После Берлина наши с Рыбалко боевые дороги разошлись. 24 июня 1945 года я участвовал в Параде Победы на Красной площади, затем уехал на Дальний Восток воевать с японцами. Маршала Рыбалко назначили командующим бронетанковыми войсками Советской Армии. Снова мы с ним встретились в 1946 году в Москве. В то время Сталин устроил гонения на маршала Жукова. Он завидовал популярности полководца, выигравшего войну и, наверное, боялся. Смотрите: после войны командующий американскими войсками в Европе Д. Эйзенхауэр стал президентом США. Генерал Ш. де Голль -- президентом Франции. Маршал И. броз Тито -- президентом Югославии Словом, собрал Сталин всех маршалов и крупных генералов и с их помощью начал разбирать Жукова по косточкам.
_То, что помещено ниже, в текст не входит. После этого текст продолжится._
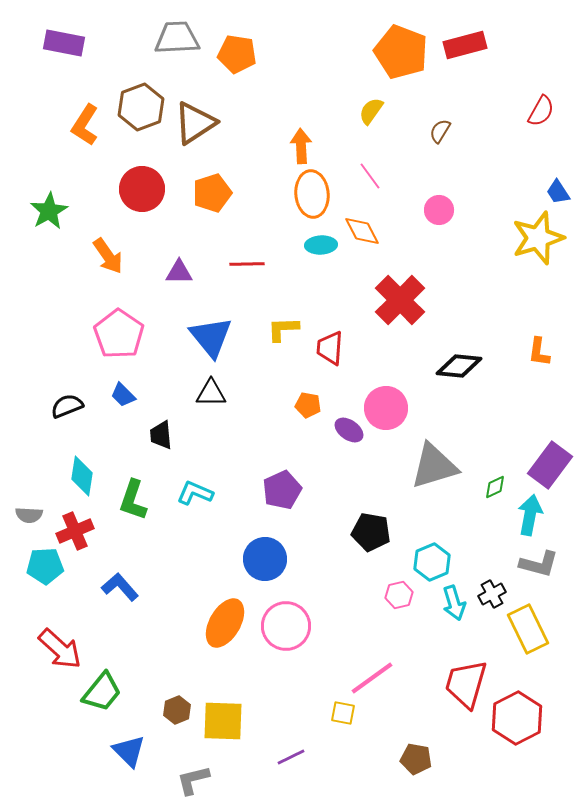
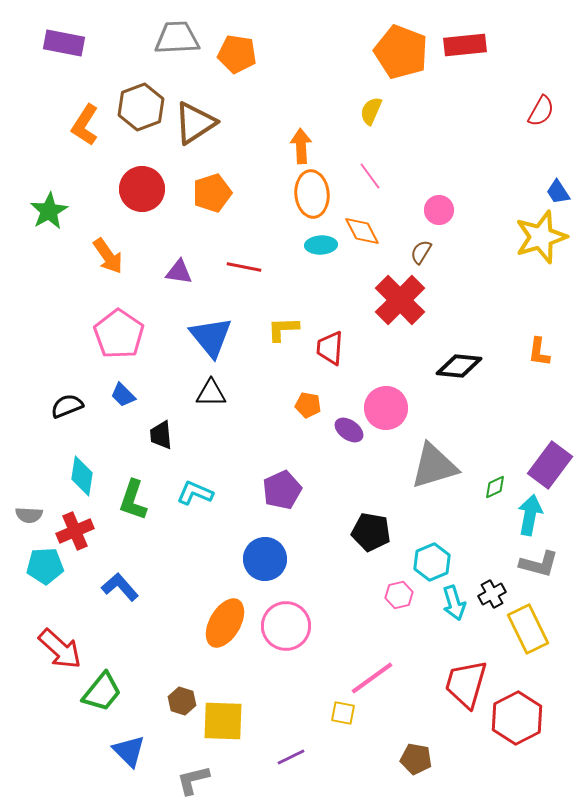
red rectangle at (465, 45): rotated 9 degrees clockwise
yellow semicircle at (371, 111): rotated 12 degrees counterclockwise
brown semicircle at (440, 131): moved 19 px left, 121 px down
yellow star at (538, 238): moved 3 px right, 1 px up
red line at (247, 264): moved 3 px left, 3 px down; rotated 12 degrees clockwise
purple triangle at (179, 272): rotated 8 degrees clockwise
brown hexagon at (177, 710): moved 5 px right, 9 px up; rotated 20 degrees counterclockwise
Особенно много грязи на Георгия Константиновича лили маршалы Конев и Голиков. Остальные молчали. В защиту же Жукова выступил, к неудовольствию Сталина, маршал Рыбалко. Коневу и Голикову он сказал, что во время войны у них ошибок и упущений в командовании войсками было куда больше, чем у Жукова. Маршала Рыбалко в оценке деятельности Жукова поддержал начальник Генштаба Штеменко. Из-за этого он, генерал армии, так и не стал маршалом Советского Союза. Жукова Сталин снял со всех должностей и отправил командовать Одесским военным округом. На Западе, кстати, из-за этого начался переполох: Жуков на юге -- значит, скоро снова пойдет.
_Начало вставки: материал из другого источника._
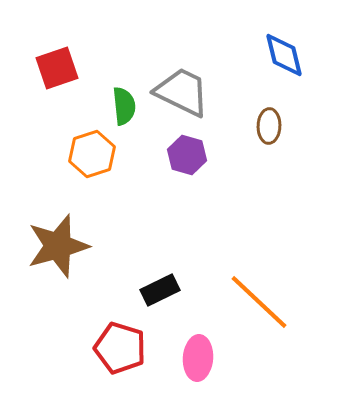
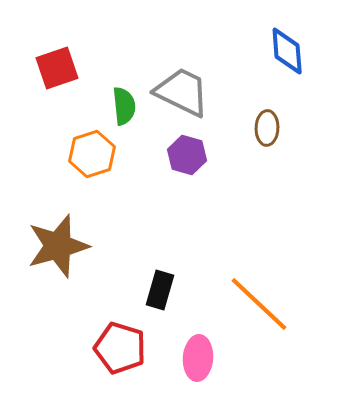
blue diamond: moved 3 px right, 4 px up; rotated 9 degrees clockwise
brown ellipse: moved 2 px left, 2 px down
black rectangle: rotated 48 degrees counterclockwise
orange line: moved 2 px down
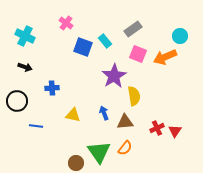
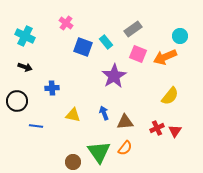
cyan rectangle: moved 1 px right, 1 px down
yellow semicircle: moved 36 px right; rotated 48 degrees clockwise
brown circle: moved 3 px left, 1 px up
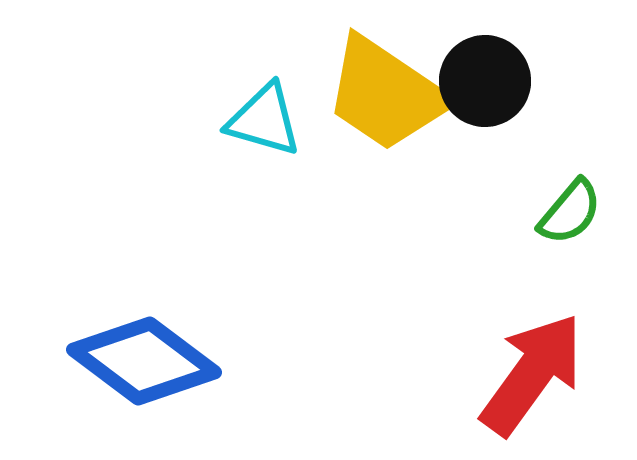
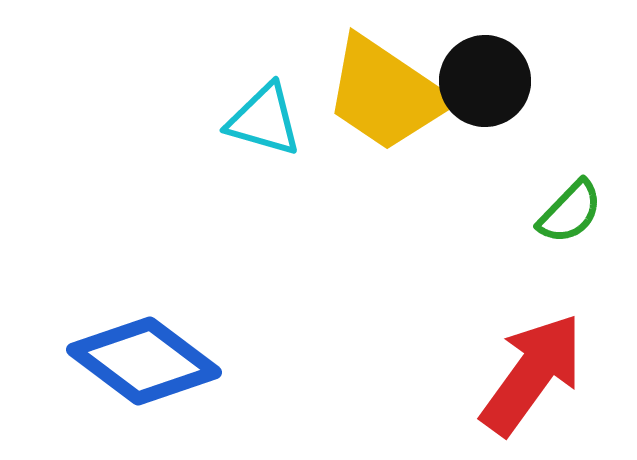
green semicircle: rotated 4 degrees clockwise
А Павла Семеновича Сталин не стал снимать за строптивость. Но и приближать к себе перестал. Впрочем, боевой маршал и не нуждался в высочайшей милости. Ни звания, ни должности не вознесли его. Он остался таким же простым, человечным, доступным и верным фронтовой дружбе, ценил людей не по умению угождать, а по делам, и старался, как мог, всем помогать. Мне, например, вместе с маршалом Баграмяном Рыбалко помог поступить в Военную академию имени М. В. Фрунзе. Когда я приезжал в Москву, присылал за мной, лейтенантом, свою машину. Кстати, его водитель Кирилл Иванович Сойкин очень толковый был. Да, это тот, с которым Рыбалко на «виллисе» в танковые атаки ходил.
А когда 28 августа 1948 года старая тяжелая болезнь все-таки доконала Павла Семеновича, Сойкина забрал к себе водителем командующий авиацией Московского военного округа генерал-лейтенант Василий Сталин.
Завтра Мусе Гайсиновичу Гайсину исполняется 75 лет. Здоровья, счастья и творческого вдохновения Вам, дорогой наш солдат!